I need a little help with the following problem:
Suppose $\left\{ \left(X_{n},d_{n}\right)\right\} _{n=1}^{\infty}$ is a family of metric spaces such that $d_{n}$ is upper-bounded by $1$ for all $n$. I'm trying to show the metric defined on $\prod X_{n}$ by $$d\left(\left(x_{n}\right)_{n=1}^{\infty},\left(y_{n}\right)_{n=1}^{\infty}\right)={\displaystyle \sum_{n=1}^{\infty}\frac{1}{2^{n}}d\left(x_{n},y_{n}\right)}$$ induces the product topology on $\prod X_{n}$. What I need to in order to finish is to show that given an $\varepsilon-ball$ $B\left(\left(x_{n}\right)_{n=1}^{\infty},\varepsilon\right)$ with the given metric for each point $\left(y_{n}\right)_{n=1}^{\infty}$ in the ball there is a basis element of the product topology $V$ such that: $$\left(y_{n}\right)_{n=1}^{\infty}\in V\subseteq B\left(\left(x_{n}\right)_{n=1}^{\infty},\varepsilon\right)$$ I've messed around trying to define such a basis element but I haven't managed to do that. Help would be appreciated.
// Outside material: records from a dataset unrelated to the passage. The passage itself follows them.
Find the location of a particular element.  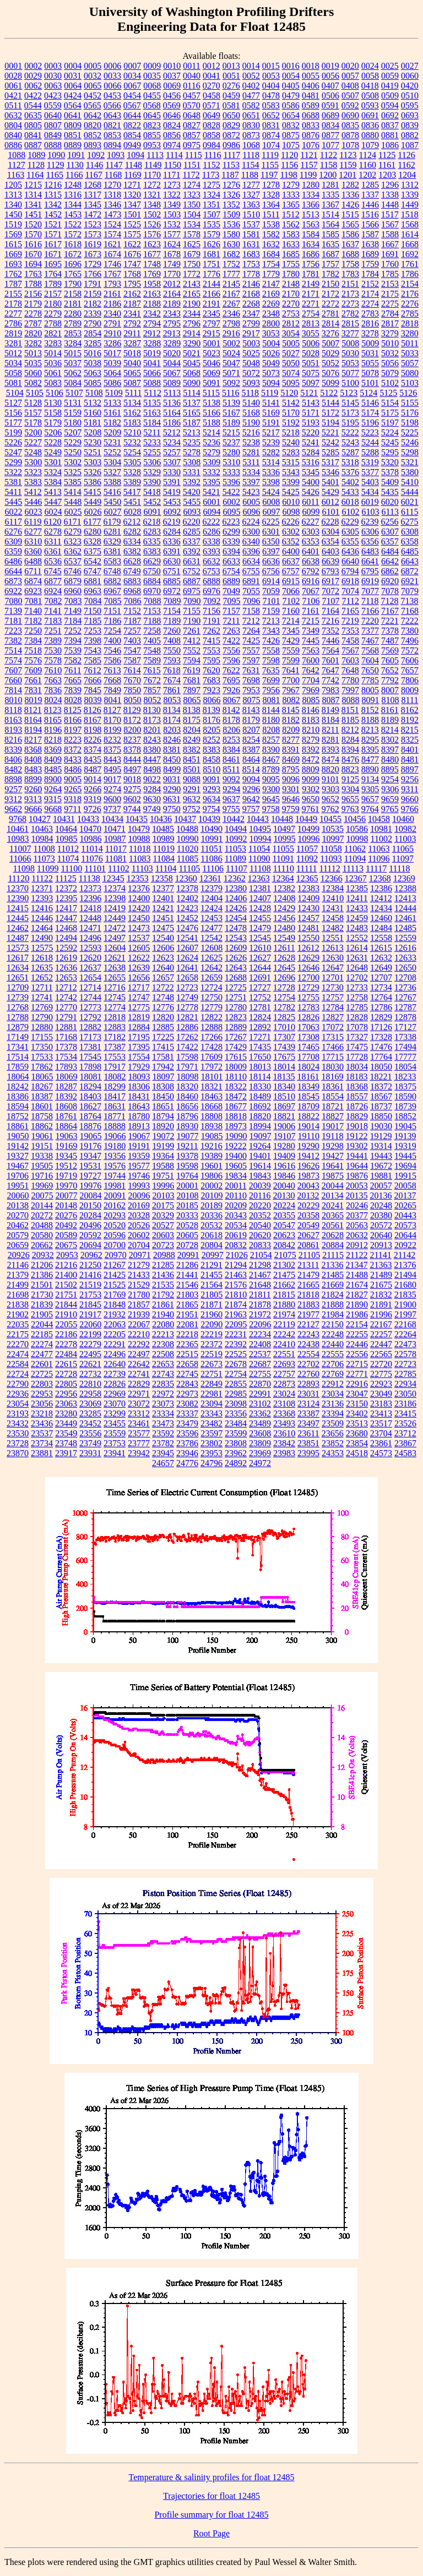

22446 is located at coordinates (357, 1344).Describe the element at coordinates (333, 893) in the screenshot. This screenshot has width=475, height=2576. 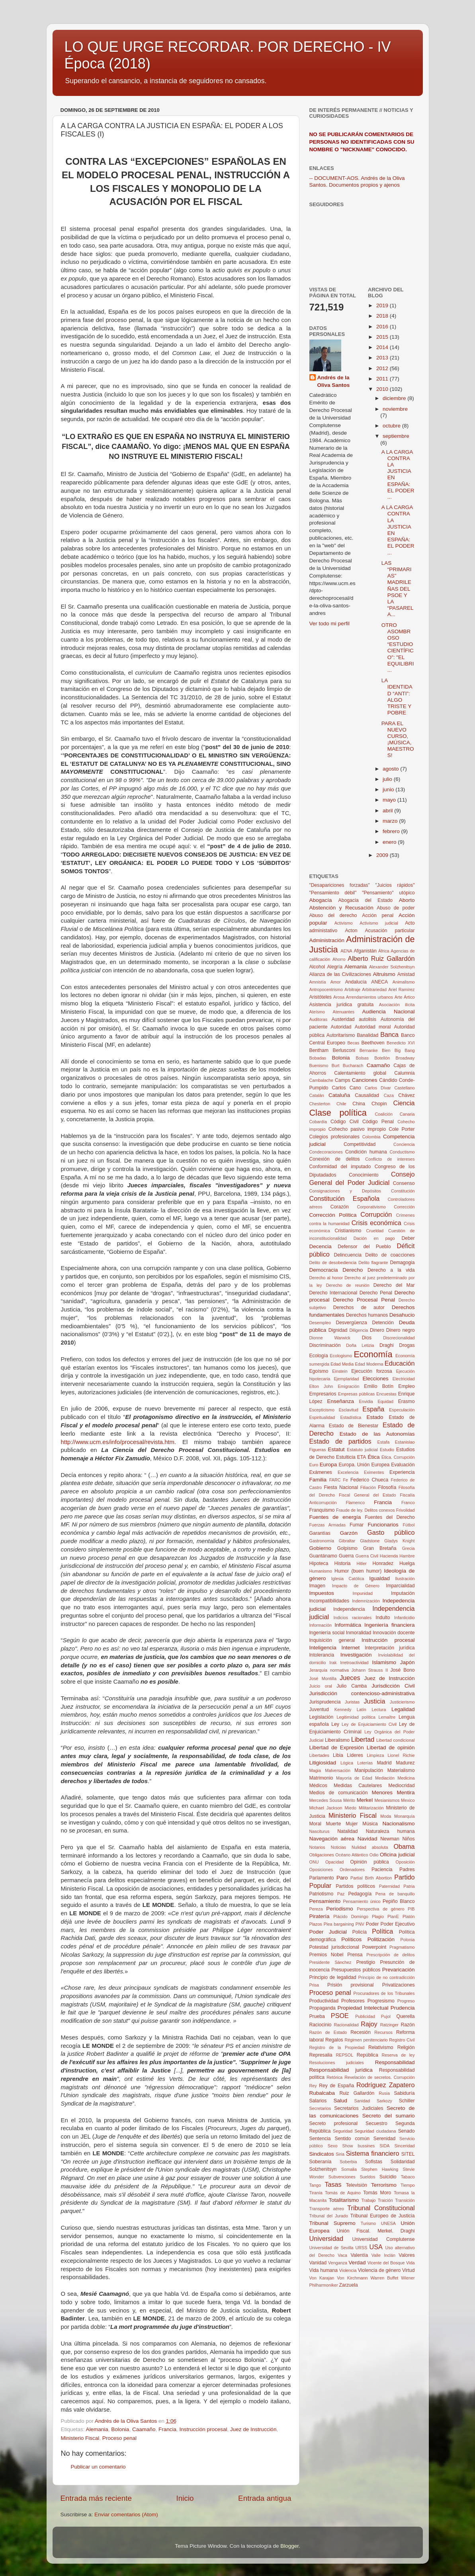
I see `"Pensamiento débil"` at that location. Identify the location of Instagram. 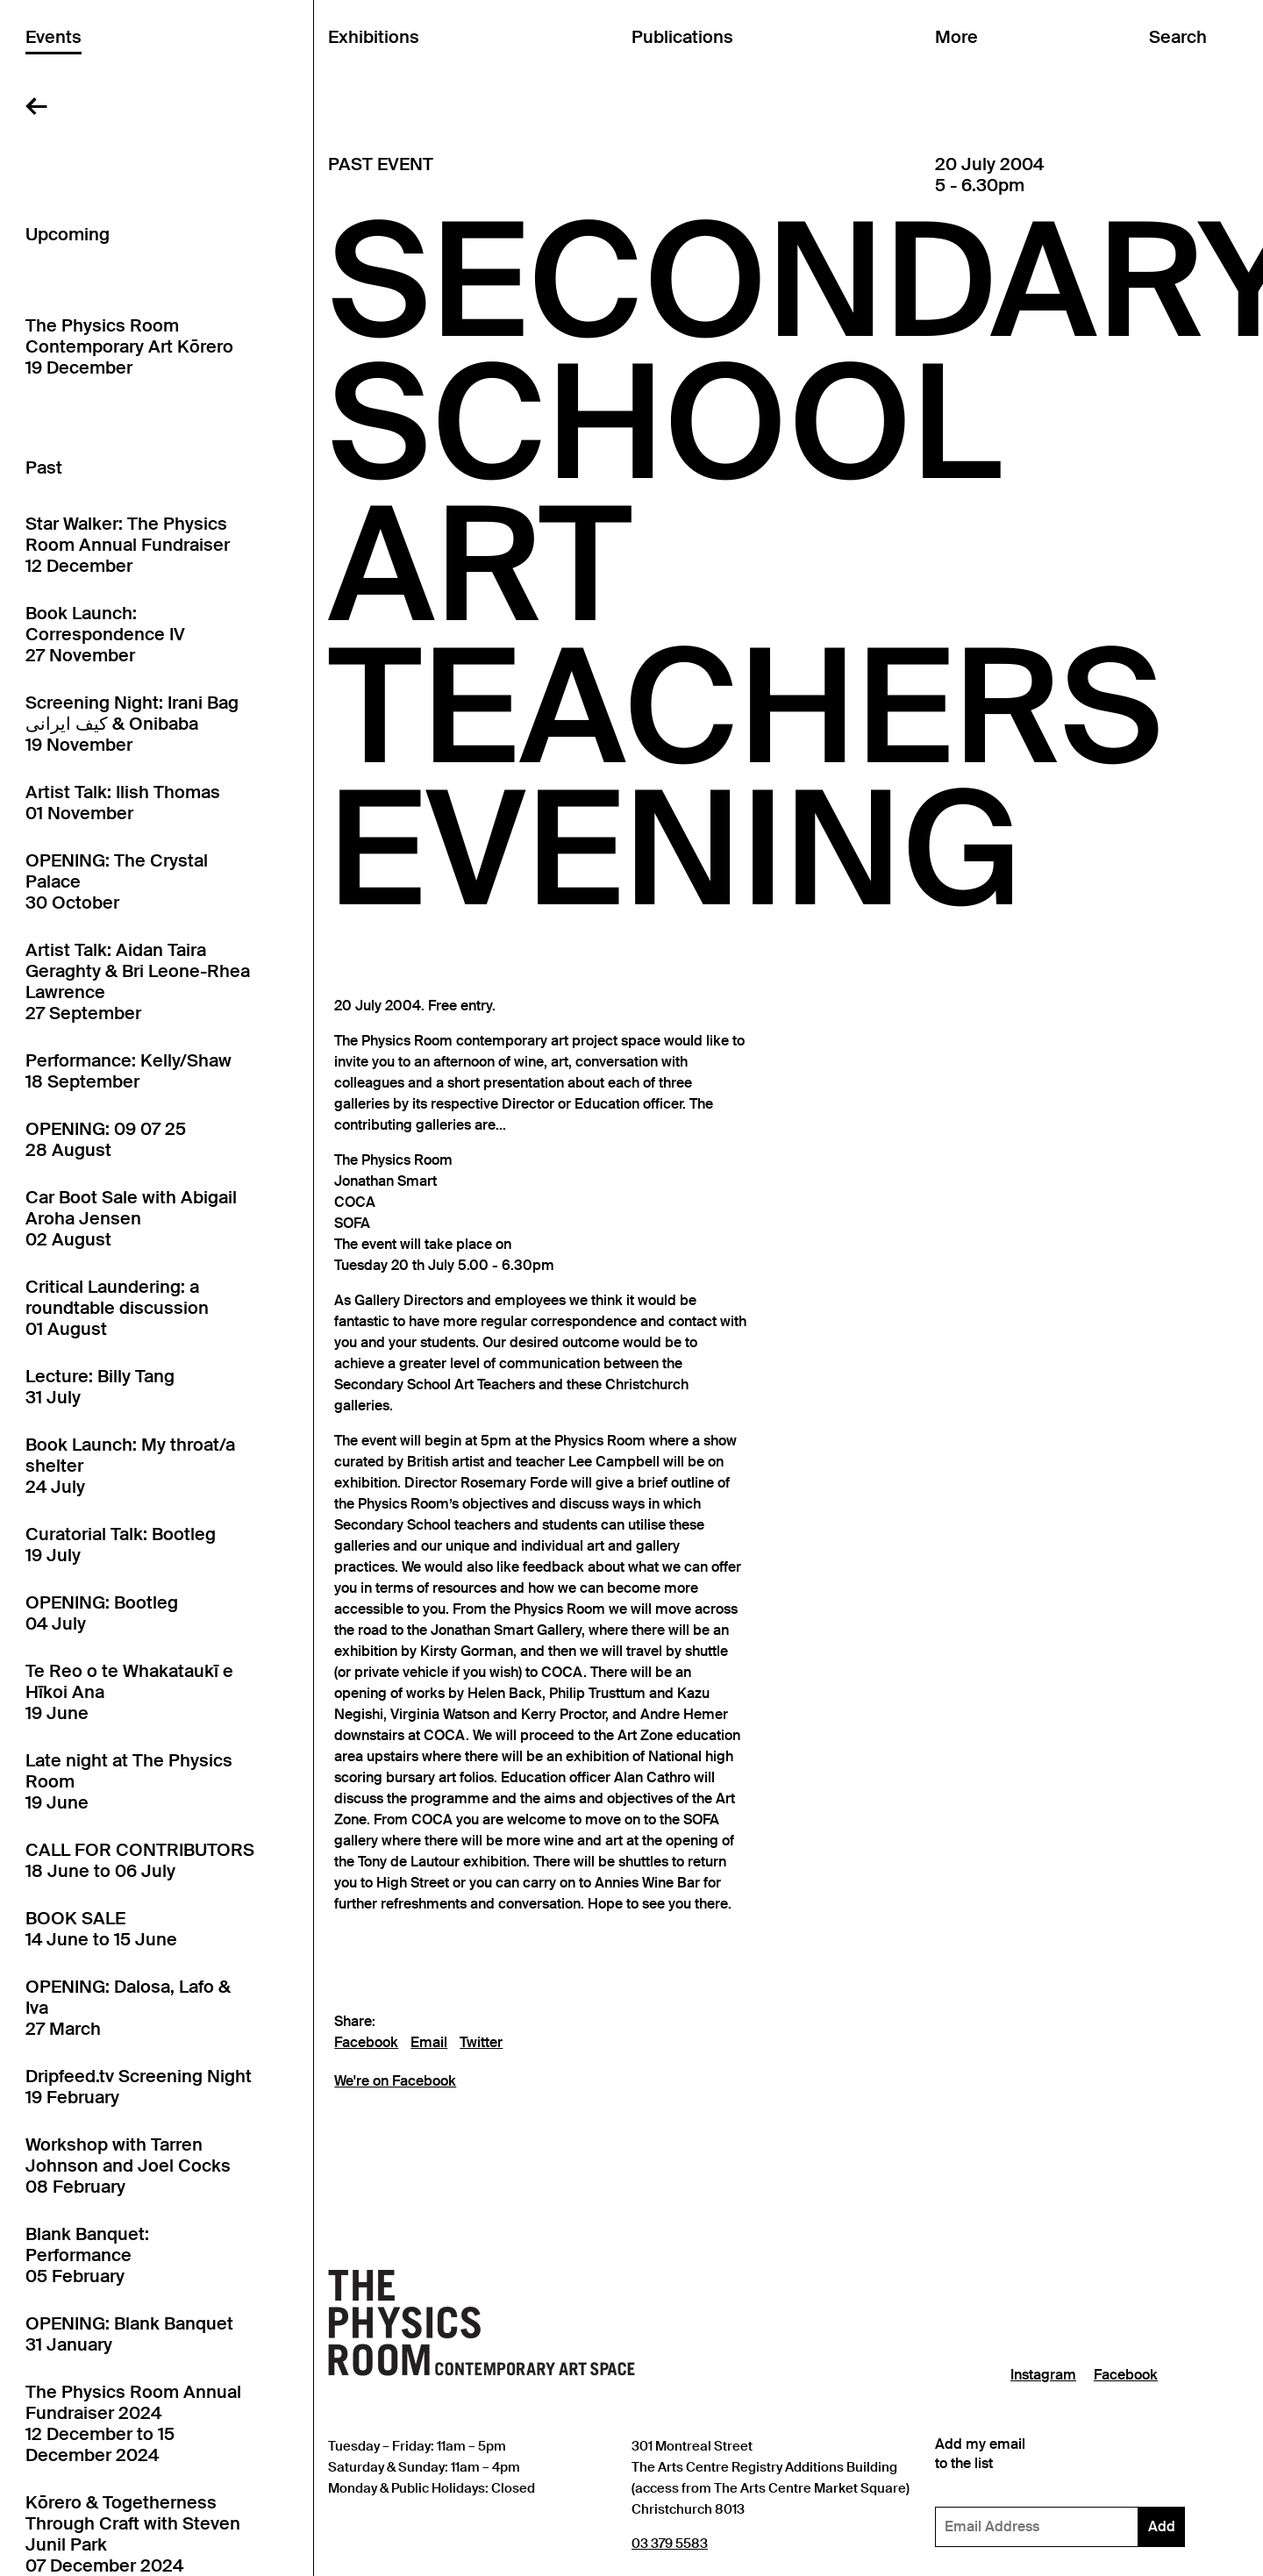
(1043, 2375).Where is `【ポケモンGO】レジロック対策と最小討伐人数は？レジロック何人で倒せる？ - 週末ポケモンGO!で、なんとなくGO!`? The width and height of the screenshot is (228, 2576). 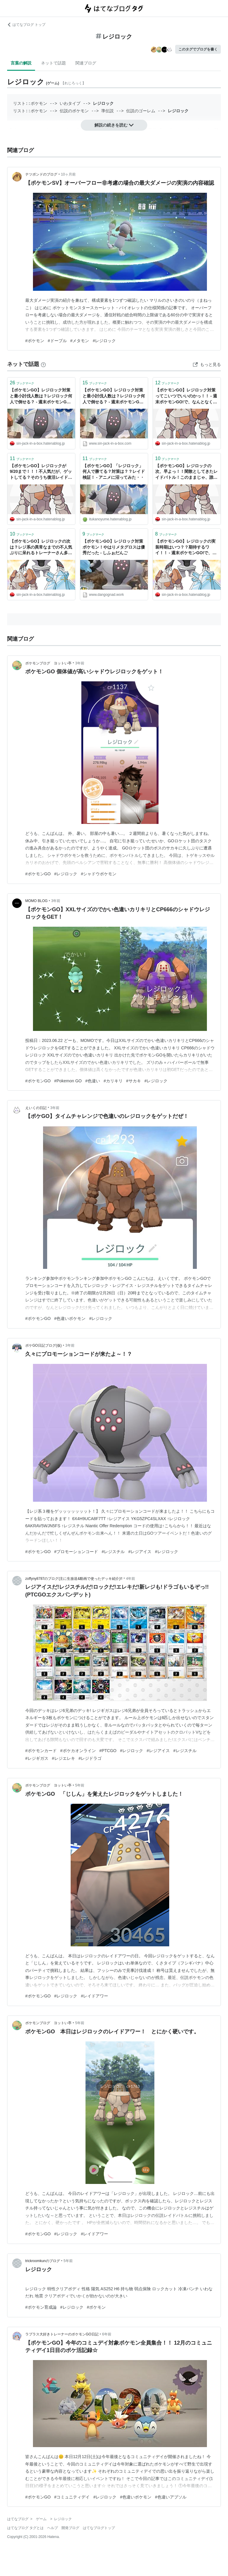 【ポケモンGO】レジロック対策と最小討伐人数は？レジロック何人で倒せる？ - 週末ポケモンGO!で、なんとなくGO! is located at coordinates (41, 396).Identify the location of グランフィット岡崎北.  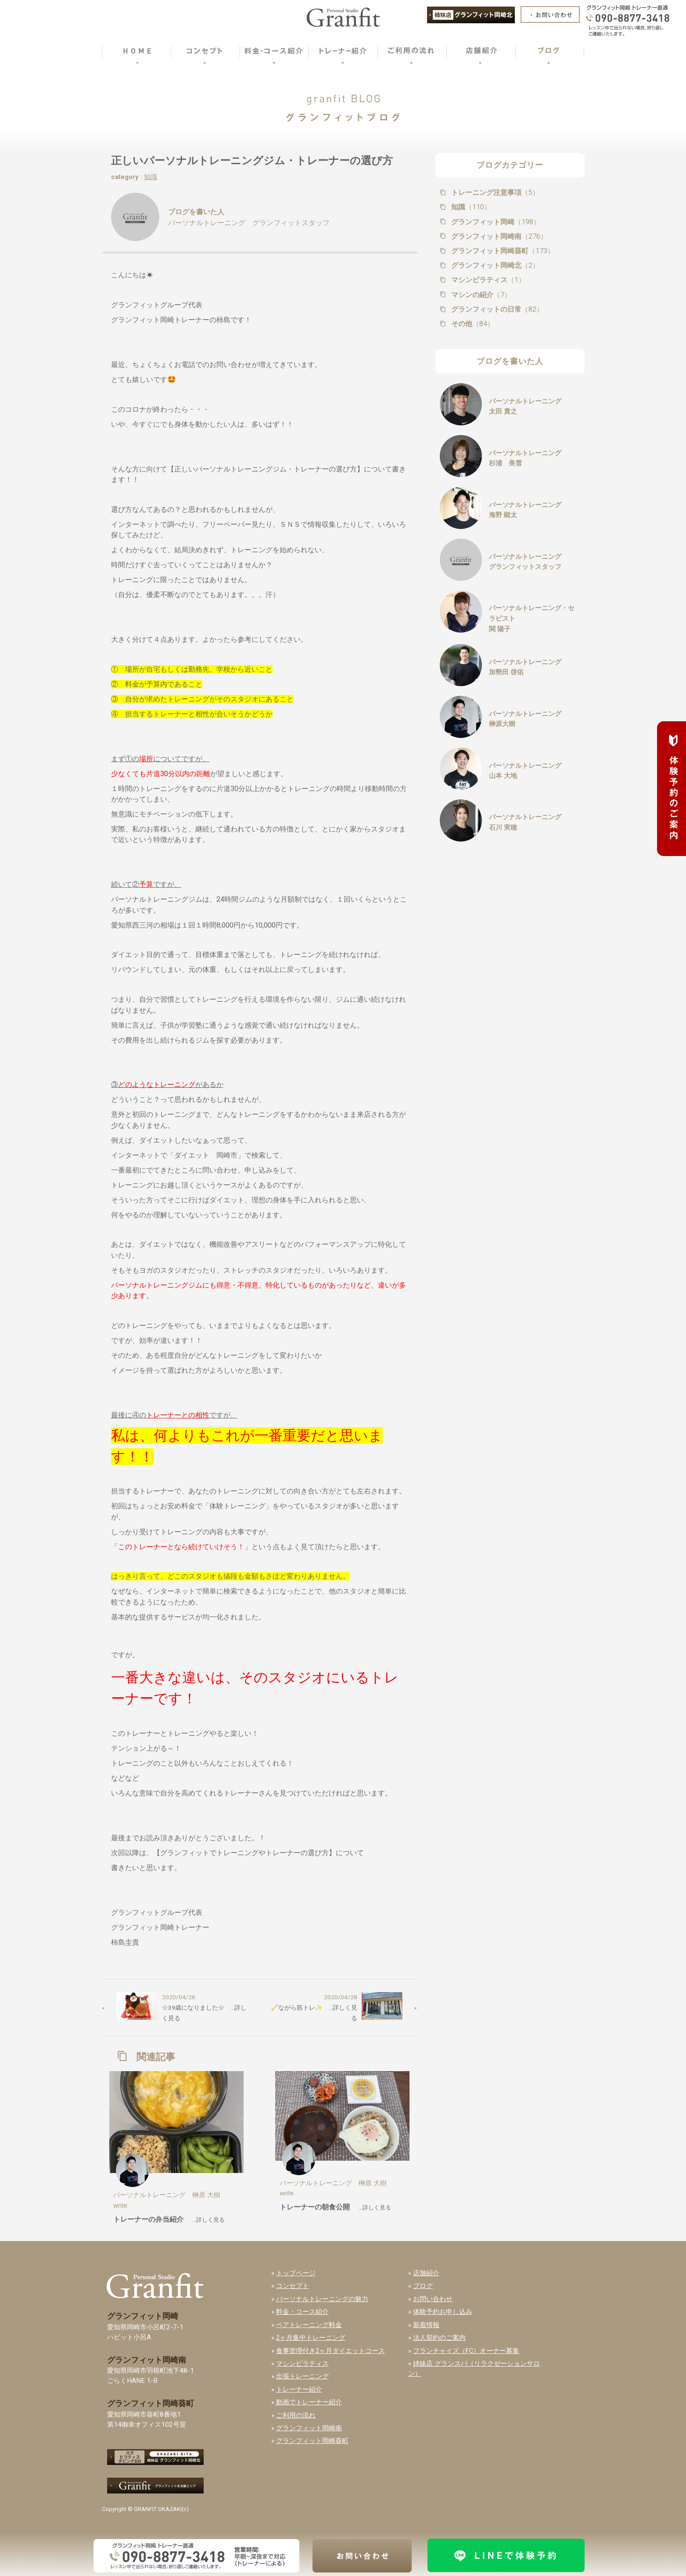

Let $n_0$ large enough so that $2^{-n_0} < \epsilon/2$. For $i=1,...,n_0$ let $U_i = B(y_i, \frac{\epsilon}{2 n_0})$ be the open ball around $y_i$ in coordinate space $X_n$ with metric $d_n$. Finally, let $$V = U_1\times\ldots\times U_{n_0}\times X_{n_0+1}\times X_{n_0+2}\times\ldots$$ be a nbhd of $(y_n)_{n=1}^\infty$ in the products space. I claim that $V \subset B((y_n)_{n=1}^\infty, \epsilon)$.
If $(x_n)\in V$, then $d((x_n),(y_n))\le\sum_{i=1}^{n_0} \frac{\epsilon}{2 n_0} + \sum_{n=n_0+1}^{\infty} 2^{-i} \le n_0\frac{\epsilon}{2n_0} + 2^{-n_0} < \epsilon$.